Einigkeit trotz Konkurrenz
Am Informationsnachmittag erhielten die Schülerinnen und Schüler einen kurzen Einblick in die Unterrichtsinhalte, die sie in den Schwerpunktfächern erwarten und sie konnten erfahren, welche Kenntnisse und Kompetenzen sie dabei erlernen können. Obgleich es sich bei der Präsentation der Schwerpunktfächer um eine Art Werbeveranstaltung handelt, war dabei nur wenig Konkurrenzdenken zu verspüren, wie ein Besuch bei den gemeinsam präsentierten Fächern Italienisch und Spanisch zeigte.

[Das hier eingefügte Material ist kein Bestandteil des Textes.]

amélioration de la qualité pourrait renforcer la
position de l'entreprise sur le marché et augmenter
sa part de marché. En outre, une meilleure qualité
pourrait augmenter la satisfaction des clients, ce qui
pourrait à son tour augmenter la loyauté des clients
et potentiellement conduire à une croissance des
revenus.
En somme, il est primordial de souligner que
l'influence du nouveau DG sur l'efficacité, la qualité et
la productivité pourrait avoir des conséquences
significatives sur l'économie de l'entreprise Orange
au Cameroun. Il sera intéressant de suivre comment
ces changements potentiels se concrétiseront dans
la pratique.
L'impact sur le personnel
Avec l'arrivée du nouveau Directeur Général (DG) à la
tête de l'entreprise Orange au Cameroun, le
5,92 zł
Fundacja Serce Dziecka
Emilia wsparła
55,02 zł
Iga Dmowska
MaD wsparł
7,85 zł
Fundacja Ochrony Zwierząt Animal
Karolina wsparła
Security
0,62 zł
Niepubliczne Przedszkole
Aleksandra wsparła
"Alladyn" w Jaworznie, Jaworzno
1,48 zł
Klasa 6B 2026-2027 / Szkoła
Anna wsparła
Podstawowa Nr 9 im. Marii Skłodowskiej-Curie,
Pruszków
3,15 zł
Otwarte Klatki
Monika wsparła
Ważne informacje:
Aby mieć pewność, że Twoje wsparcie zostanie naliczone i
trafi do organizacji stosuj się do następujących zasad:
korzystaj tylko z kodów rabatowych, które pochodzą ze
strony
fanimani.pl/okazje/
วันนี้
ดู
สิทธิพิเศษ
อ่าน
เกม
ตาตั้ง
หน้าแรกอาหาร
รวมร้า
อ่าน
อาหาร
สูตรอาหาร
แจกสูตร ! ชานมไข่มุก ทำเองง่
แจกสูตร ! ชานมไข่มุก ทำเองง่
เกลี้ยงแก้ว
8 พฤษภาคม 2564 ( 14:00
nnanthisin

Statt die Vorzüge ihres jeweiligen Fachs ins Zentrum zu rücken, vermittelten Monica Marotta und Juan Antonio González vielmehr die allgemeine Begeisterung für das Erlernen einer Sprache. Ein Ratespiel zur Herkunft von kulturellen Bräuchen, Gewohnheiten und Esswaren zeigte die Unterschiede zwischen den beiden Kulturräumen auf und machte gleichzeitig klar, dass es auch viele Gemeinsamkeiten gibt. Wer eine Sprache lernt, so wurde aus den Ausführungen der beiden Lehrpersonen klar, dem oder der eröffnet sich eine neue Welt.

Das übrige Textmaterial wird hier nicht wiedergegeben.